Design contract (deliberately trust-RDC):

Atomic swap — staged in museum:active_ticket_ids:staging then RENAMEd, so a reader never sees a half-built set.
Empty list → DEL — when RDC reports zero active tickets, the set is deleted; membership reads false for everyone, exactly mirroring "nobody is in".
No TTL, no debounce, no fail-safe heuristics — the set is rewritten every tick to equal RDC verbatim. If RDC drops a ticket, the next sync drops it here (within ~1 s). Wrong membership is an upstream RDC problem, not something the mirror second-guesses.
Best-effort + read-gated — the sync only runs after a successful RDC read, so a failed RDC read skips the tick and leaves the last good set in place rather than wiping it. A dataland-redis hiccup is caught and never breaks the RDC loop.
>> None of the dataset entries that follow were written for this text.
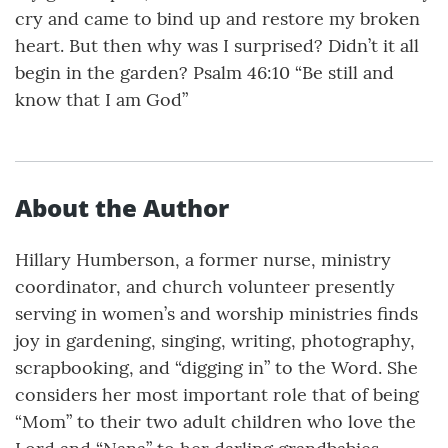
cry and came to bind up and restore my broken
heart. But then why was I surprised? Didn’t it all
begin in the garden? Psalm 46:10 “Be still and
know that I am God”
About the Author
Hillary Humberson, a former nurse, ministry
coordinator, and church volunteer presently
serving in women’s and worship ministries finds
joy in gardening, singing, writing, photography,
scrapbooking, and “digging in” to the Word. She
considers her most important role that of being
“Mom” to their two adult children who love the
ACTIVE_TICKETS_MIRROR_KEY = "museum:active_ticket_ids" is a fixed constant in dataland-museum/app/config.py (not env-overridable) and the agent reads the identical literal in dataland-agent/app/services/session_state.py (_ACTIVE_TICKETS_KEY), so writer and reader can never drift apart.

The same loop also emits visit_ended telemetry (DAT-287) for every ticket that left the active set since the last tick (prev_active - current_active), which the notification worker's VisitEndedRule turns into the checkout "How was the experience?" push.

4. Volumes¶

redis-data    <- named volume for dataland-redis (AOF + RDB)

The RDC redis has no Dataland-managed volume — it is external infrastructure owned by Refik Anadol Studio.

Museum — the RDC bridge, subscriber, and broadcast loop that read RDC and write the stream + mirror.
Notification — the rules engine that consumes museum:telemetry and owns every notification:* key.
Agent — reads museum:active_ticket_ids for session/ticket activity.